Some notes on adding exposed statistics to a (Go) program
As a slow little project for the past while, I have been adding some accessible statistics to my sinkhole SMTP server, using Go's expvar package. This has resulted in me learning lessons both about expvar in specific and the process of adding statistics in general.
My big learning experience is going to sound fairly obvious and trite: I only really figured out what statistics I wanted to expose through experimentation. I started out with the idea that counting some obvious things would be interesting (and to a certain extent they were), but I created many of the lot of stats by a process of looking at the current set and realizing that there was information I wanted to know or questions that I wanted answered that were not covered by existing things I was exposing. Sometimes trying to use the initial version of statistic showed me that it was too broad or needed some additional information in order to be useful.
The corollary to this is that what statistics you'll want depends in large part on what questions are interesting and informative for you, which depends on how you're using the program. A lot of my stats are focused on anti-spam related issues, because that's how I'm using my sinkhole SMTP server. Someone using it to collect email from a collection of nodes and tests might well want a significantly different set of statistics. This does make adding stats to a theoretically general program a somewhat tricky thing; I have no good answers to this currently.
(I have not tried to be particularly general in my current set of stats. Since this has been an experiment to play around with the idea, I've focused on making them interesting to me.)
Just exporting statistics from a program is less general than pushing
events and metrics into a full time series based metrics system,
expvar package and a few other tools like
jq makes it
much easier to do the former (for a start, I don't need a metrics
system). Exporting statistics is also not as comprehensive as having
an event log or the like.
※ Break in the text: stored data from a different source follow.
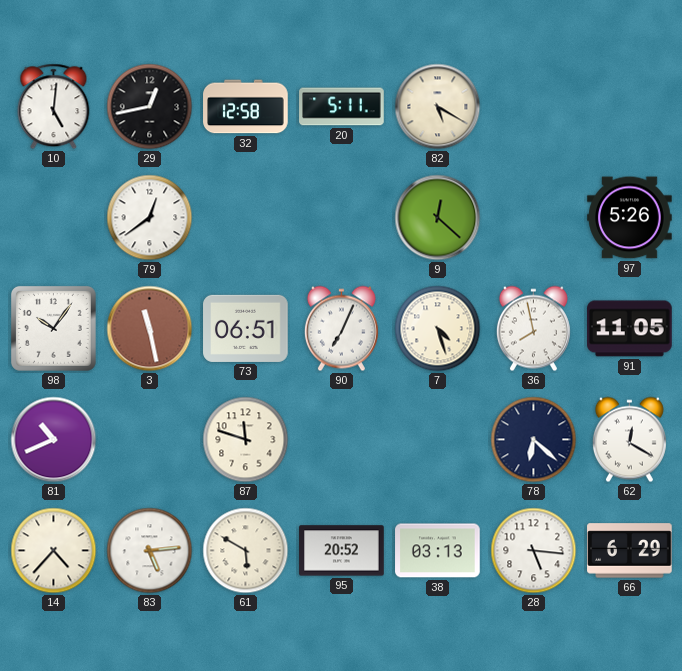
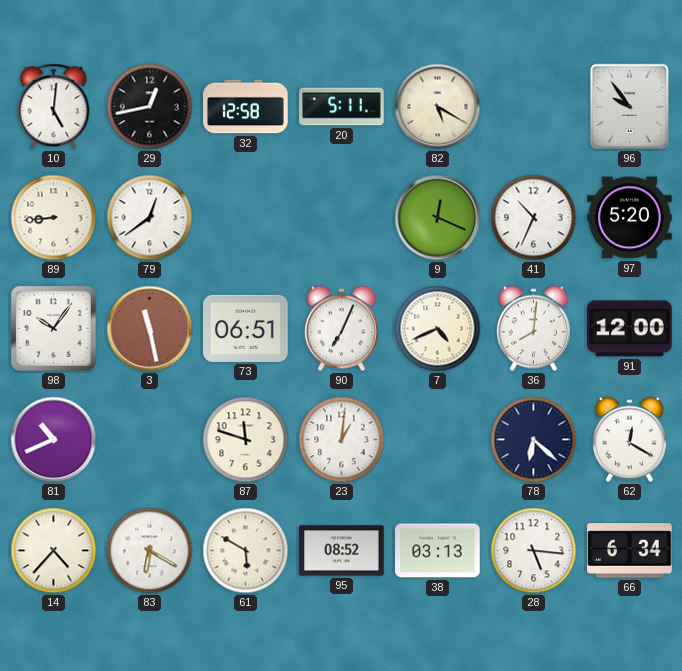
96: none -> 9:54
89: none -> 8:44
9: 12:22 -> 12:19
41: none -> 10:34
97: 5:26 -> 5:20
7: 4:27 -> 4:41
36: 7:58 -> 8:01
91: 11:05 -> 12:00
23: none -> 1:01
83: 5:14 -> 6:20
95: 20:52 -> 08:52
66: 6:29 -> 6:34
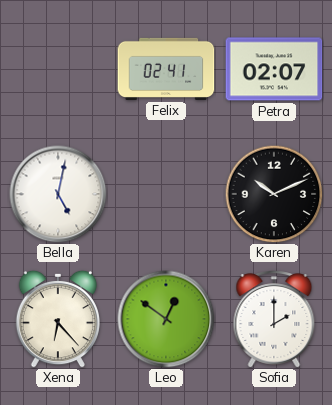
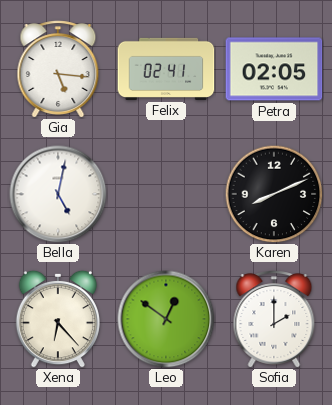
Gia: none -> 5:16
Petra: 02:07 -> 02:05
Karen: 10:11 -> 8:11
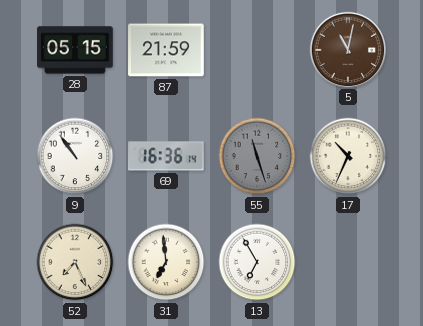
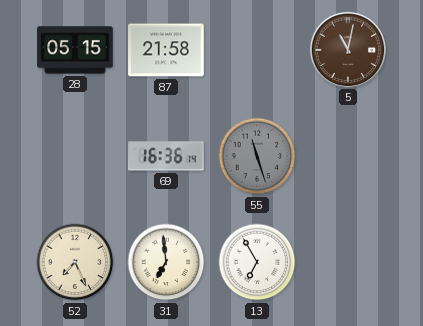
87: 21:59 -> 21:58
9: 10:54 -> none
17: 10:34 -> none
Since I do sort of have an event log,
I've chosen to view my
expvar stats as being an on-demand summary
of it, one that I can look at without having to actively parse the
log to count things up.
And on another obvious note, putting counters and so on in a hierarchical namespace is quite helpful for keeping things comprehensible and organized. To some extent a good hierarchy can substitute for not being able to come up with great names for individual statistics. And sometimes you have data with unpredictable names that has to be confined to a namespace.
(For instance, I track DNS blocklist hit counts. The names of DNS
blocklists are essentially arbitrary, so I put the whole set of
stats into a
dnsbl_hits namespace. And because the expvar
package automatically publishes some general Go stats on things
like your program's memory usage, I put all of my stats under a
top-level name so it's easy to pick them out.)